FYI: Sinema will be the first openly bisexual member of the Senate.

Stacey Abrams’ gubernatorial race in Georgia won’t be called until at least Friday, after a U.S. district judge ordered the state to protect provisional ballots on Tuesday. Abrams’ campaign, which is refusing to concede to her Republican opponent, Brian Kemp, said thousands of votes remain uncounted — enough, potentially, to drop Kemp’s share of the votes to less than 50 percent and trigger a runoff election. On Tuesday, protesters supporting Abrams gathered at the Georgia Capitol building, and one state lawmaker was among the 15 arrested.
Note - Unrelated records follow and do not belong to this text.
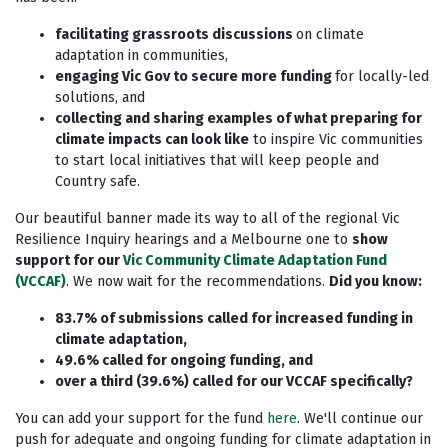
facilitating grassroots discussions
on climate
adaptation in communities,
engaging Vic Gov to secure more funding
for locally-led
solutions, and
collecting and sharing examples of what preparing for
climate impacts can look like
to inspire Vic communities
to start local initiatives that will keep people and
Country safe.
Our beautiful banner made its way to all of the regional Vic
Resilience Inquiry hearings and a Melbourne one to
show
support for our
Vic Community Climate Adaptation Fund
(VCCAF)
. We now wait for the recommendations.
Did you know:
83.7% of submissions called for increased funding in
climate adaptation,
49.6% called for ongoing funding, and
over a third (39.6%) called for our VCCAF specifically?
You can add your support for the fund
here
. We'll continue our
push for adequate and ongoing funding for climate adaptation in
“If he invited me to a public hanging, I'd be on the front row.” That’s how Mississippi Republican Sen. Cindy Hyde-Smith tried to praise a supporter Sunday. But her comment did not go over well with critics, who pointed outthat countless black Americans died in such “hangings.” More than 600 black people were lynched in Mississippi between 1877 and 1950, at a higher rate than in any other state, and it’s possible that number is even higher.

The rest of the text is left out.